§ EXERCISE
Could you repeat the data word for word while skipping the pictures?

§ DATA RECORDS
══════
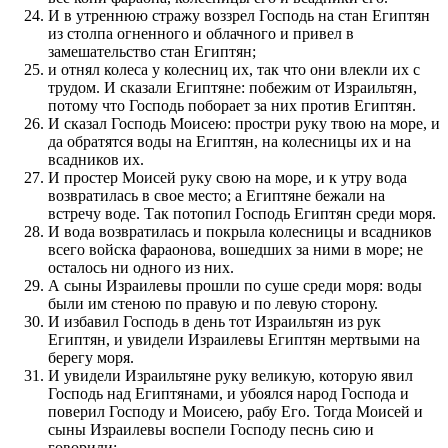
И в утреннюю стражу воззрел Господь на стан Египтян
из столпа огненного и облачного и привел в
замешательство стан Египтян;
и отнял колеса у колесниц их, так что они влекли их с
трудом. И сказали Египтяне: побежим от Израильтян,
потому что Господь поборает за них против Египтян.
И сказал Господь Моисею: простри руку твою на море, и
да обратятся воды на Египтян, на колесницы их и на
всадников их.
И простер Моисей руку свою на море, и к утру вода
возвратилась в свое место; а Египтяне бежали на
встречу воде. Так потопил Господь Египтян среди моря.
И вода возвратилась и покрыла колесницы и всадников
всего войска фараонова, вошедших за ними в море; не
осталось ни одного из них.
А сыны Израилевы прошли по суше среди моря: воды
были им стеною по правую и по левую сторону.
И избавил Господь в день тот Израильтян из рук
Египтян, и увидели Израилевы Египтян мертвыми на
берегу моря.
И увидели Израильтяне руку великую, которую явил
Господь над Египтянами, и убоялся народ Господа и
поверил Господу и Моисею, рабу Его. Тогда Моисей и
сыны Израилевы воспели Господу песнь сию и
говорили:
══════
§ OUTPUT FOR THIS EXERCISE
И в утреннюю стражу воззрел Господь на стан Египтян
из столпа огненного и облачного и привел в
замешательство стан Египтян;
и отнял колеса у колесниц их, так что они влекли их с
трудом. И сказали Египтяне: побежим от Израильтян,
потому что Господь поборает за них против Египтян.
И сказал Господь Моисею: простри руку твою на море, и
да обратятся воды на Египтян, на колесницы их и на
всадников их.
И простер Моисей руку свою на море, и к утру вода
возвратилась в свое место; а Египтяне бежали на
встречу воде. Так потопил Господь Египтян среди моря.
И вода возвратилась и покрыла колесницы и всадников
всего войска фараонова, вошедших за ними в море; не
осталось ни одного из них.
А сыны Израилевы прошли по суше среди моря: воды
были им стеною по правую и по левую сторону.
И избавил Господь в день тот Израильтян из рук
Египтян, и увидели Израилевы Египтян мертвыми на
берегу моря.
И увидели Израильтяне руку великую, которую явил
Господь над Египтянами, и убоялся народ Господа и
поверил Господу и Моисею, рабу Его. Тогда Моисей и
сыны Израилевы воспели Господу песнь сию и
говорили:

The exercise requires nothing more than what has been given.